3.1. Input file

DiMA only uses multiple sequence alignment (protein sequences; DNA should also work) in (aligned) FASTA (.afa or .fas) format. Any existing, published alignment tool can be used to produce the MSA, such as MAFFT or MUSCLE, as long as the aligned sequences are provided to DiMA as input in (aligned) FASTA format.

3.2. Parameters

3.2.1. Sample name

Name of sequence to be analysed.

3.2.2. Low support threshold

The support is defined as the number of sequences at a given k-mer position that do not harbor a gap and unknown and/or ambiguous nucleotide base and amino acid residue. Positions below a statistical support of 30 sequences (default) are defined as of low support.
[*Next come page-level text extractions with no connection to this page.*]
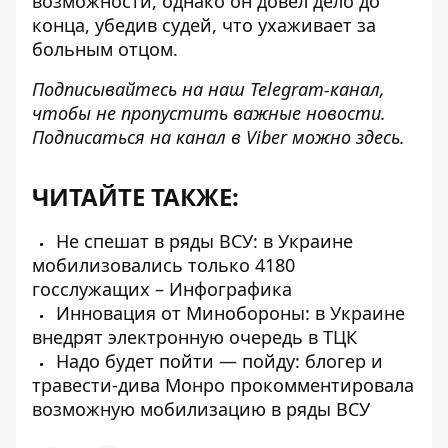
возможности, однако он довел дело до
конца, убедив судей, что
ухаживает за
больным отцом
.
Подписывайтесь на наш
Telegram-канал
,
чтобы не пропустить важные новости.
Подписаться на канал в Viber можно
здесь
.
ЧИТАЙТЕ ТАКЖЕ:
Не спешат в ряды ВСУ: в Украине
мобилизовались только 4180
госслужащих – Инфографика
Инновация от Минобороны: в Украине
внедрят электронную очередь в ТЦК
Надо будет пойти — пойду: блогер и
травести-дива Монро прокомментировала
возможную мобилизацию в ряды ВСУ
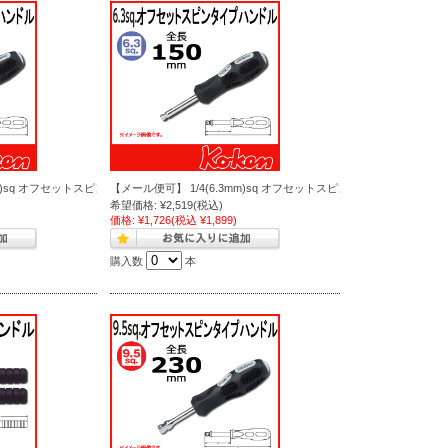
m)sq オフセットスピンタイプハンドル 2769NWF-220
【メール便可】 1/4(6.3mm)sq オフセットスピンタイプハンドル 2769
希望価格:
¥2,519
(税込)
価格:
¥1,726
(税込 ¥1,899)
購入数
本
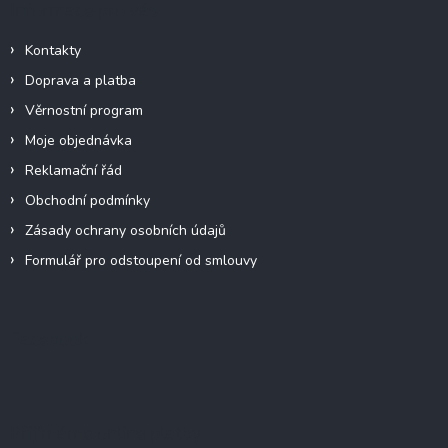
Informace pro vás
Kontakty
Doprava a platba
Věrnostní program
Moje objednávka
Reklamační řád
Obchodní podmínky
Zásady ochrany osobních údajů
Formulář pro odstoupení od smlouvy
Facebook
Přijímáme online platby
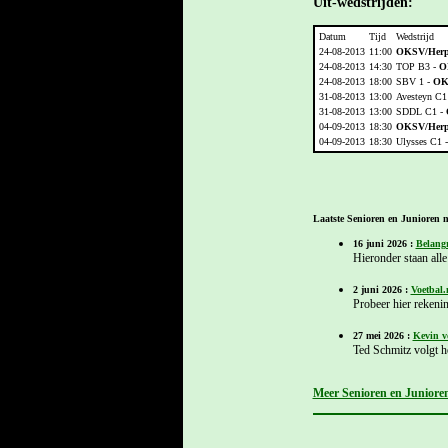
Uit-wedstrijden:
Datum
Tijd
Wedstrijd
24-08-2013
11:00
OKSV/Herp
24-08-2013
14:30
TOP B3 -
O
24-08-2013
18:00
SBV 1 -
OK
31-08-2013
13:00
Avesteyn C1
31-08-2013
13:00
SDDL C1 -
04-09-2013
18:30
OKSV/Herp
04-09-2013
18:30
Ulysses C1 
Laatste Senioren en Junioren n
16 juni 2026 :
Belangr
Hieronder staan alle 
2 juni 2026 :
Voetbal.
Probeer hier rekenin
27 mei 2026 :
Kevin v
Ted Schmitz volgt h
Meer Senioren en Junioren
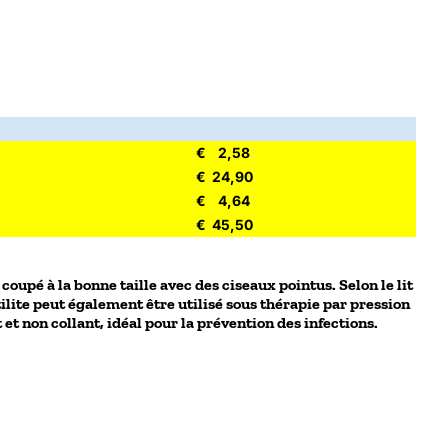
€ 2,58
€ 24,90
€ 4,64
€ 45,50
coupé à la bonne taille avec des ciseaux pointus. Selon le lit
tilite peut également être utilisé sous thérapie par pression
 non collant, idéal pour la prévention des infections.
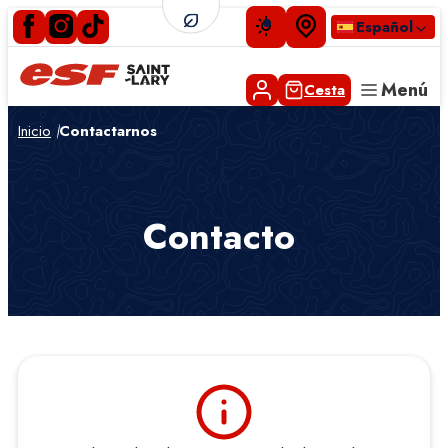
Español
Menú
Cesta
Inicio
Contactarnos
Pequeños
Niños
Adolescentes
Contacto
Adultos
Clases privadas
Experiencia montaña
Fines de semana
Espiaube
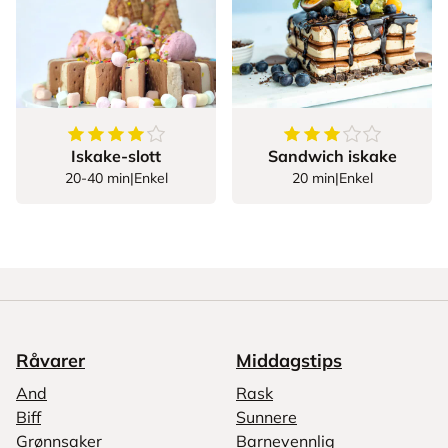
4
av
5
stjerner
3.444444444444444
Iskake-slott
Sandwich iskake
20-40 min
|
Enkel
20 min
|
Enkel
Råvarer
Middagstips
And
Rask
Biff
Sunnere
Grønnsaker
Barnevennlig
The user has the flexibility to set the threshold for low support.

3.2.3. K-mer length

Select a k-mer window size that is appropriate for the analysis.\ While the minimum applicable size is 3, the maximum can equal to the alignment length of the uploaded input file. By default, DiMA uses a window size of nine (9; nonamer; 9-mer) to evaluate the viral diversity with respect to cellular immune response.

3.2.4. Header format to include metadata

This optional functionality allows annotation of the distinct sequences at each k-mer position with respective cognate sequence metadata, such as collection date, geographical location, isolation host. Simply, it parses the information on the sequence header (definition/description line).

Note

Example of a definition line: >ATY74257.1 |2017-03-02|China: Kunming|Homo sapiens

Because the format of metadata varies between databases, DiMA has relied on the format of NCBI Virus.